Do you mean that adding the hashname into the computation that
produces the object name would help in some use case?

Or do you mean storing the hashname on disk somewhere, even if it
doesn't enter into the object name?  For the latter, we store the
hashname in the .git/config extensions.* configuration and the pack
index files.  You also suggested storing the hash name in
.git/objects/loose-object-idx, which seems to me like a good idea.

We didn't touch on the .pack format but we probably need to (if only
because of the size of REF_DELTAs and the cksum trailer), and it would
also need to name what object format it is using.

For loose objects, it would be nice to name the hash in the file, so
that "file" can understand what is happening if someone accidentally
mixes types using "cp".  The only downside is losing the ability to
copy blobs (which have the same content despite being named using
different hashes) between repositories after determining their new
names.  That doesn't seem like a strong downside --- it's pretty
harmless to include the hash type in loose object files, too.  I think
I would prefer this to be a "magic number" instead of part of the
zlib-deflated payload, since this way "file" can discover it more
easily.

>> +The format allows round-trip conversion between newhash-content and
>> +sha1-content.
>
> If it is a goal to eventually be able to lose SHA-1 compatibility
> metadata from the objects, then we might want to remove SHA-1 based
> signature bits (e.g. PGP trailer in signed tag, gpgsig header in the
> commit object) from NewHash contents, and instead have them stored
> in a side "metadata" table, only to be used while converting back.
> I dunno if that is desirable.

I don't consider that desirable.

A SHA-1 based signature is still of historical interest even if my
centuries-newer version of Git is not able to verify it.

[...]
> I take it to mean that the stride is defined in the "length in bytes
> of shortened object names" in the file header.  If so, I can see how
> this would work.  This "sorted table", unlike the next one, does not
> say how it is sorted, but I assume this is just the object name
> order (as opposed to the pack location order the next table uses)?

Yes.  Will clarify.

>> +  - A table of full object names in pack order. This allows resolving
>> +    a reference to "the nth object in the pack file" (from a
>> +    reachability bitmap or from the next table of another object
>> +    format) to its object name.
>> +
>> +  - A table of 4-byte values mapping object name order to pack order.
>> +    For an object in the table of sorted shortened object names, the
>> +    value at the corresponding index in this table is the index in the
>> +    previous table for that same object.
>> +
>> +    This can be used to look up the object in reachability bitmaps or
>> +    to look up its name in another object format.
>
> And this is a separate table because the short-name table wants to
> be as compact as possible for binary search?  Otherwise an entry in
> the short-name table could be <pack order number, n-bytes that is
> short unique prefix>.

Yes.  The idx v2 format has a similar design.

>> +  - A table of 4-byte CRC32 values of the packed object data, in the
>> +    order that the objects appear in the pack file.

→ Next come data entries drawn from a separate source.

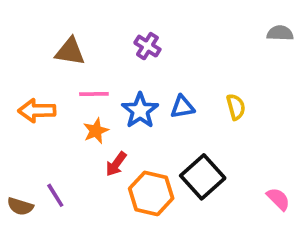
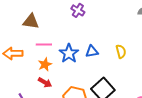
purple cross: (147, 46) -> (78, 10), moved
red arrow: (116, 164) -> (45, 82), moved, turned -96

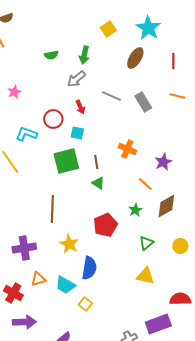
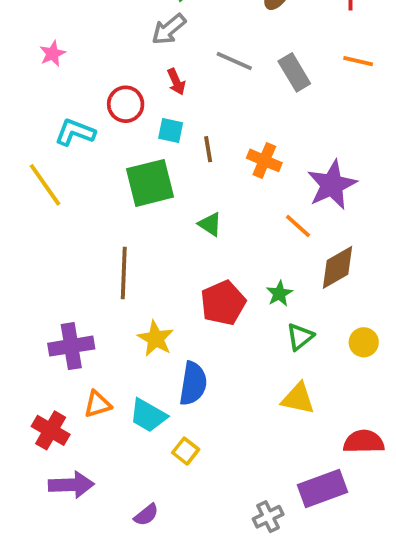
brown line: (96, 162) -> (208, 149), moved
purple star: (163, 162) -> (332, 185), size x1.5
green star: (135, 210) -> (279, 294), moved

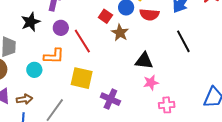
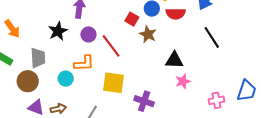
pink cross: (167, 105) -> (216, 100), moved

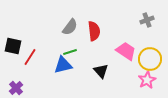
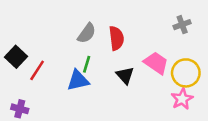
black square: (13, 46) -> (16, 57), turned 30
green line: (70, 52) -> (87, 64), turned -56
black triangle: (101, 71) -> (125, 75), moved
purple cross: (16, 88) -> (20, 109), turned -32

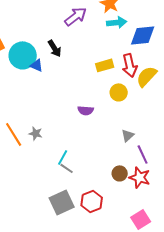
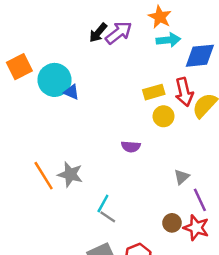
black arrow: (55, 48) -> (98, 33), moved, turned 72
yellow circle: (119, 92) -> (164, 116), moved
gray star: (36, 133) -> (70, 174), size x1.5

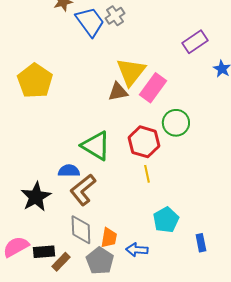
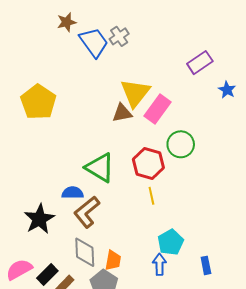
blue arrow: (137, 250) -> (159, 264), moved, turned 85
black rectangle: (44, 252) -> (47, 275), turned -40

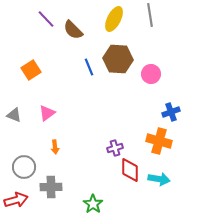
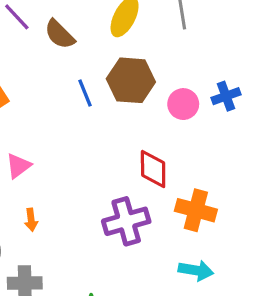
blue cross: (171, 112) -> (226, 96), moved
purple cross: (115, 148) -> (126, 221), size x1.8
red diamond: (130, 170) -> (153, 169), moved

This is to allow
>> +    compressed data to be copied directly from pack to pack during
>> +    repacking without undetected data corruption.
>
> An obvious alternative would be to have the CRC32 checksum near
> (e.g. immediately before) the object data in the packfile (as
> opposed to the .idx file like this document specifies).  I am not
> sure what the pros and cons are between the two, though, and that is
> why I mention the possiblity here.

As you mentioned under separate cover, it is useful for derived data
like this to be outside the packfile.

> Hmm, as the corresponding packfile stores object data only in
> NewHash content format, it is somewhat curious that this table that
> stores CRC32 of the data appears in the "Tables for each object
> format" section, as they would be identical, no?  Unless I am
> grossly misleading the spec, the checksum should either go outside
> the "Tables for each object format" section but still in .idx, or
> should be eliminated and become part of the packdata stream instead,
> perhaps?

It's actually only present for the first object format.  Will find a
better way to describe this.

>> +  - A table of 4-byte offset values. For an object in the table of
>> +    sorted shortened object names, the value at the corresponding
>> +    index in this table indicates where that object can be found in
>> +    the pack file. These are usually 31-bit pack file offsets, but
>> +    large offsets are encoded as an index into the next table with the
>> +    most significant bit set.
>
> Oy.  So we can go from a short prefix to the pack location by first
> finding it via binsearch in the short-name table, realize that it is
> nth object in the object name order, and consulting this table.
> When we know the pack-order of an object, there is no direct way to
> go to its location (short of reversing the name-order-to-pack-order
> table)?

An earlier version of the design also had a pack-order-to-pack-offset
table, but we weren't able to think of any cases where that would be
used without also looking up the object name that can be used to
verify the integrity of the inflated object.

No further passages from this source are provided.